Leave out the pictures, and retype the remaining data exactly.
*** Opening of DATA IN THIS EXERCISE ***
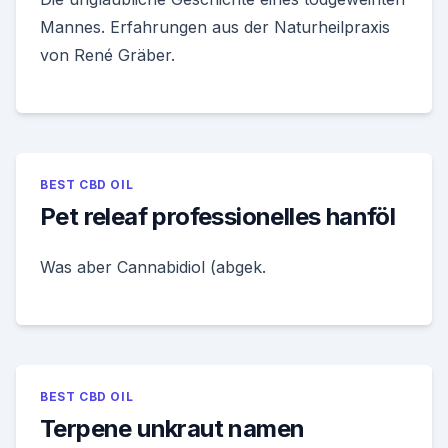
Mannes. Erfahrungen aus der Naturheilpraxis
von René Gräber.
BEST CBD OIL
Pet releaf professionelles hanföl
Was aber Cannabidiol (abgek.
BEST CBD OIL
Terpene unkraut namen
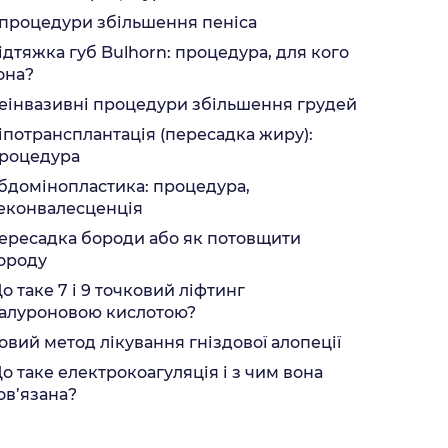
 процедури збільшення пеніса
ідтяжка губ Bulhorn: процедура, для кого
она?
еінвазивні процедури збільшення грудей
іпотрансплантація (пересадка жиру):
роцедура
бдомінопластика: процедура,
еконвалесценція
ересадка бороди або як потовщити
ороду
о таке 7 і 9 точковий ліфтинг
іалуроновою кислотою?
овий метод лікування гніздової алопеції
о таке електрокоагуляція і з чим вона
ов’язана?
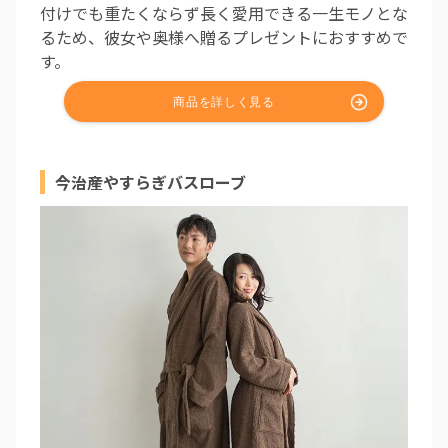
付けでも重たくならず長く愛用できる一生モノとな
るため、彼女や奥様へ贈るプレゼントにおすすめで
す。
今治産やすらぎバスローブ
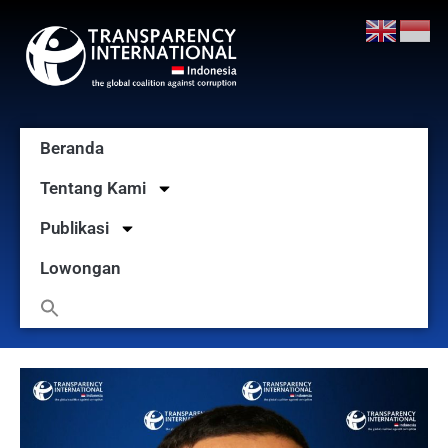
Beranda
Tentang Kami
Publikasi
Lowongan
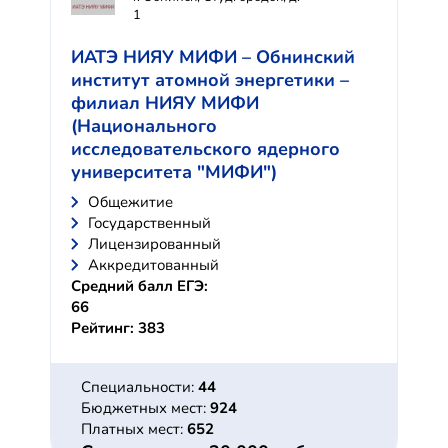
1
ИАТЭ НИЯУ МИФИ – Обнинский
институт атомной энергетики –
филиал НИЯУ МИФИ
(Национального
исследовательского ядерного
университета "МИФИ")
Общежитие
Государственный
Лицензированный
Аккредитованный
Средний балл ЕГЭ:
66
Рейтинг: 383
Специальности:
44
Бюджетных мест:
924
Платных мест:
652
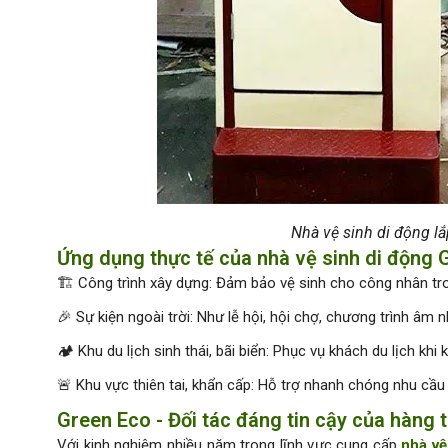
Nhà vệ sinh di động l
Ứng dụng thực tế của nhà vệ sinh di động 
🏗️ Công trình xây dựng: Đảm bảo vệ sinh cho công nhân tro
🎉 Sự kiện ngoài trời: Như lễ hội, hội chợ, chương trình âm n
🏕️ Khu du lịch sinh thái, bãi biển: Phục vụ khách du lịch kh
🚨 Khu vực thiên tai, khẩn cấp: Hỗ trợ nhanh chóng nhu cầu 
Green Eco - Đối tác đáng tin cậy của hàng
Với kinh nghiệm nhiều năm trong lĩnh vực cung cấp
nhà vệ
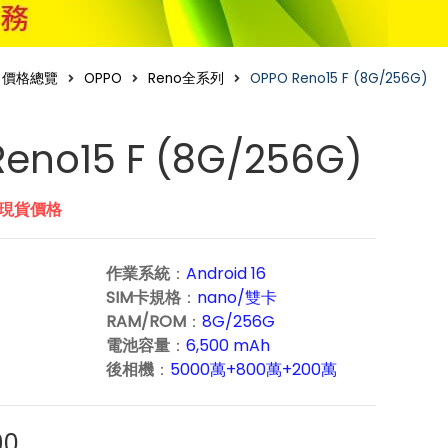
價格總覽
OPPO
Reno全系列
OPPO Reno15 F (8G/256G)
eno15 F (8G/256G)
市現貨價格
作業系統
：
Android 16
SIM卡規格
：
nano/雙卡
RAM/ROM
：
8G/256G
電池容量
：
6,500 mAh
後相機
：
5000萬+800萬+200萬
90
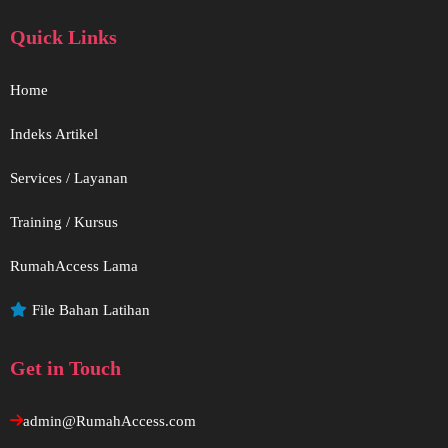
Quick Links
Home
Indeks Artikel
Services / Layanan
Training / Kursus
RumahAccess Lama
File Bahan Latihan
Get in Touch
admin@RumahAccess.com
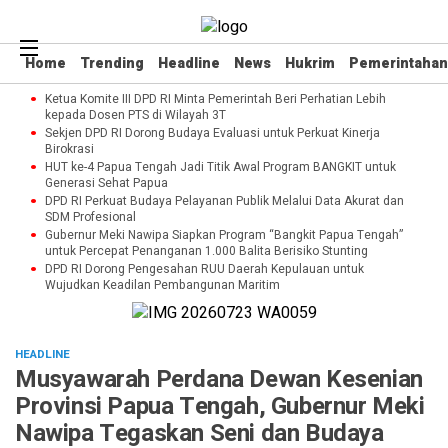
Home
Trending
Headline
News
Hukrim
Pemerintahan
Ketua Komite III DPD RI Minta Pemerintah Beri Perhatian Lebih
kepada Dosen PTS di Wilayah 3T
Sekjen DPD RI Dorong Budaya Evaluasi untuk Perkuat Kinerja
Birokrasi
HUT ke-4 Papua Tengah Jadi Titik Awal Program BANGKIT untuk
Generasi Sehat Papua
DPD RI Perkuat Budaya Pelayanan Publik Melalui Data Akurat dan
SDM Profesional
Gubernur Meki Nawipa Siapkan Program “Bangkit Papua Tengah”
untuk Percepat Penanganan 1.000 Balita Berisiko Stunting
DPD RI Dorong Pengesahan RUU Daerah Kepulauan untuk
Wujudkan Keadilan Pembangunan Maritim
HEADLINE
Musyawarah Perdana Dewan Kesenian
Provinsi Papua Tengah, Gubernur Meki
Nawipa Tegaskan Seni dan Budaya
*** Close of DATA IN THIS EXERCISE ***
§ WRITTEN RESPONSE
Mannes. Erfahrungen aus der Naturheilpraxis
von René Gräber.
BEST CBD OIL
Pet releaf professionelles hanföl
Was aber Cannabidiol (abgek.
BEST CBD OIL
Terpene unkraut namen
 процедури збільшення пеніса
ідтяжка губ Bulhorn: процедура, для кого
она?
еінвазивні процедури збільшення грудей
іпотрансплантація (пересадка жиру):
роцедура
бдомінопластика: процедура,
еконвалесценція
ересадка бороди або як потовщити
ороду
о таке 7 і 9 точковий ліфтинг
іалуроновою кислотою?
овий метод лікування гніздової алопеції
о таке електрокоагуляція і з чим вона
ов’язана?
付けでも重たくならず長く愛用できる一生モノとな
るため、彼女や奥様へ贈るプレゼントにおすすめで
す。
今治産やすらぎバスローブ
Beranda
Tentang Kami
Publikasi
Lowongan
1
ИАТЭ НИЯУ МИФИ – Обнинский
институт атомной энергетики –
филиал НИЯУ МИФИ
(Национального
исследовательского ядерного
университета "МИФИ")
Общежитие
Государственный
Лицензированный
Аккредитованный
Средний балл ЕГЭ:
66
Рейтинг: 383
Специальности:
44
Бюджетных мест:
924
Платных мест:
652
Nhà vệ sinh di động l
Ứng dụng thực tế của nhà vệ sinh di động 
🏗️ Công trình xây dựng: Đảm bảo vệ sinh cho công nhân tro
🎉 Sự kiện ngoài trời: Như lễ hội, hội chợ, chương trình âm n
🏕️ Khu du lịch sinh thái, bãi biển: Phục vụ khách du lịch kh
🚨 Khu vực thiên tai, khẩn cấp: Hỗ trợ nhanh chóng nhu cầu 
Green Eco - Đối tác đáng tin cậy của hàng
Với kinh nghiệm nhiều năm trong lĩnh vực cung cấp
nhà vệ
價格總覽
OPPO
Reno全系列
OPPO Reno15 F (8G/256G)
eno15 F (8G/256G)
市現貨價格
作業系統
：
Android 16
SIM卡規格
：
nano/雙卡
RAM/ROM
：
8G/256G
電池容量
：
6,500 mAh
後相機
：
5000萬+800萬+200萬
90
Quick Links
Home
Indeks Artikel
Services / Layanan
Training / Kursus
RumahAccess Lama
File Bahan Latihan
Get in Touch
admin@RumahAccess.com
Home
Trending
Headline
News
Hukrim
Pemerintahan
Ketua Komite III DPD RI Minta Pemerintah Beri Perhatian Lebih
kepada Dosen PTS di Wilayah 3T
Sekjen DPD RI Dorong Budaya Evaluasi untuk Perkuat Kinerja
Birokrasi
HUT ke-4 Papua Tengah Jadi Titik Awal Program BANGKIT untuk
Generasi Sehat Papua
DPD RI Perkuat Budaya Pelayanan Publik Melalui Data Akurat dan
SDM Profesional
Gubernur Meki Nawipa Siapkan Program “Bangkit Papua Tengah”
untuk Percepat Penanganan 1.000 Balita Berisiko Stunting
DPD RI Dorong Pengesahan RUU Daerah Kepulauan untuk
Wujudkan Keadilan Pembangunan Maritim
HEADLINE
Musyawarah Perdana Dewan Kesenian
Provinsi Papua Tengah, Gubernur Meki
Nawipa Tegaskan Seni dan Budaya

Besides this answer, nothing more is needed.